- What the exercise asks
Omitting all images, output the entries that follow exactly as written.

- Data section

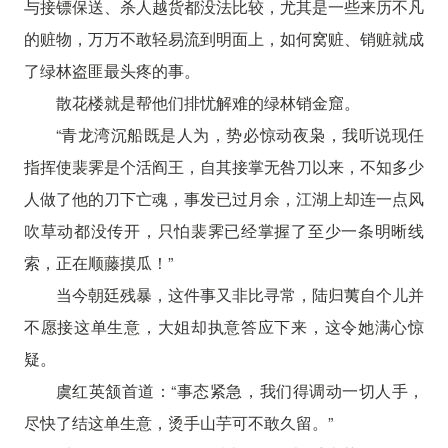
与接镖保送、杀人越货都没法比较，尤其是一些来历不凡
的赃物，万万不敢轻易流到明面上，如何窝赃、销赃就成
了绿林盗匪最头疼的事。
散花楼就是帮他们排忧解难的绿林销金窟。
“青龙湾沉船既是人为，势必惊动夜枭，我听说现任
指挥使裴霁是个活阎王，自其接掌无咎刀以来，不知多少
人做了他的刀下亡魂，事发已过月余，江湖上却连一点风
吹草动都没传开，只怕裴霁已经掌握了至少一条明晰线
索，正在顺藤摸瓜！”
当今朝廷残暴，这件事又非比寻常，陆归荑自个儿并
不愿接这单生意，大姐却执意答应下来，这令她满心惊
疑。
虞红英颔首道：“事态紧急，我们得调动一切人手，
尽快了结这单生意，烫手山芋可不敢久留。”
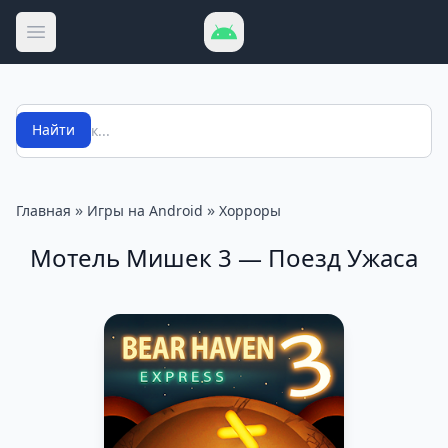
Открыть меню
Поиск
Найти
»
»
Главная
Игры на Android
Хорроры
Мотель Мишек 3 — Поезд Ужаса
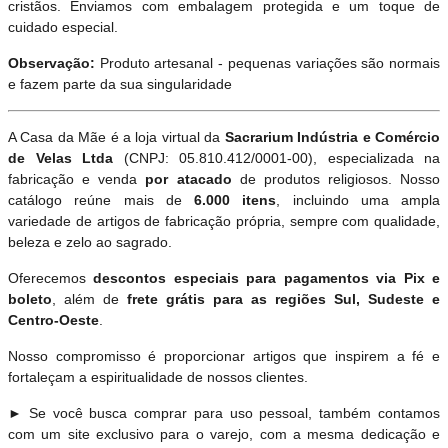
cristãos. Enviamos com embalagem protegida e um toque de
cuidado especial.
Observação:
Produto artesanal - pequenas variações são normais
e fazem parte da sua singularidade
A Casa da Mãe é a loja virtual da
Sacrarium Indústria e Comércio
de Velas Ltda
(CNPJ: 05.810.412/0001-00), especializada na
fabricação e venda
por atacado
de produtos religiosos. Nosso
catálogo reúne mais de
6.000 itens
, incluindo uma ampla
variedade de artigos de fabricação própria, sempre com qualidade,
beleza e zelo ao sagrado.
Oferecemos
descontos especiais para pagamentos via Pix e
boleto
, além de
frete grátis para as regiões Sul, Sudeste e
Centro-Oeste
.
Nosso compromisso é proporcionar artigos que inspirem a fé e
fortaleçam a espiritualidade de nossos clientes.
► Se você busca comprar para uso pessoal, também contamos
com um site exclusivo para o varejo, com a mesma dedicação e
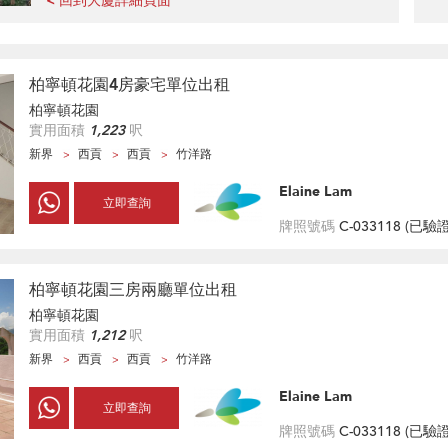
< 回到大廈詳細頁面
柏寧頓花園4房豪宅單位出租
柏寧頓花園
實用面積
1,223
呎
新界
西貢
西貢
竹洋路
Elaine Lam
立即查詢
牌照號碼
C-033118 (
已驗
柏寧頓花園三房兩廳單位出租
柏寧頓花園
實用面積
1,212
呎
新界
西貢
西貢
竹洋路
Elaine Lam
立即查詢
牌照號碼
C-033118 (
已驗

- Output of the exercise
与接镖保送、杀人越货都没法比较，尤其是一些来历不凡
的赃物，万万不敢轻易流到明面上，如何窝赃、销赃就成
了绿林盗匪最头疼的事。
散花楼就是帮他们排忧解难的绿林销金窟。
“青龙湾沉船既是人为，势必惊动夜枭，我听说现任
指挥使裴霁是个活阎王，自其接掌无咎刀以来，不知多少
人做了他的刀下亡魂，事发已过月余，江湖上却连一点风
吹草动都没传开，只怕裴霁已经掌握了至少一条明晰线
索，正在顺藤摸瓜！”
当今朝廷残暴，这件事又非比寻常，陆归荑自个儿并
不愿接这单生意，大姐却执意答应下来，这令她满心惊
疑。
虞红英颔首道：“事态紧急，我们得调动一切人手，
尽快了结这单生意，烫手山芋可不敢久留。”
Открыть меню
Поиск
Найти
»
»
Главная
Игры на Android
Хорроры
Мотель Мишек 3 — Поезд Ужаса
cristãos. Enviamos com embalagem protegida e um toque de
cuidado especial.
Observação:
Produto artesanal - pequenas variações são normais
e fazem parte da sua singularidade
A Casa da Mãe é a loja virtual da
Sacrarium Indústria e Comércio
de Velas Ltda
(CNPJ: 05.810.412/0001-00), especializada na
fabricação e venda
por atacado
de produtos religiosos. Nosso
catálogo reúne mais de
6.000 itens
, incluindo uma ampla
variedade de artigos de fabricação própria, sempre com qualidade,
beleza e zelo ao sagrado.
Oferecemos
descontos especiais para pagamentos via Pix e
boleto
, além de
frete grátis para as regiões Sul, Sudeste e
Centro-Oeste
.
Nosso compromisso é proporcionar artigos que inspirem a fé e
fortaleçam a espiritualidade de nossos clientes.
► Se você busca comprar para uso pessoal, também contamos
com um site exclusivo para o varejo, com a mesma dedicação e
< 回到大廈詳細頁面
柏寧頓花園4房豪宅單位出租
柏寧頓花園
實用面積
1,223
呎
新界
西貢
西貢
竹洋路
Elaine Lam
立即查詢
牌照號碼
C-033118 (
已驗
柏寧頓花園三房兩廳單位出租
柏寧頓花園
實用面積
1,212
呎
新界
西貢
西貢
竹洋路
Elaine Lam
立即查詢
牌照號碼
C-033118 (
已驗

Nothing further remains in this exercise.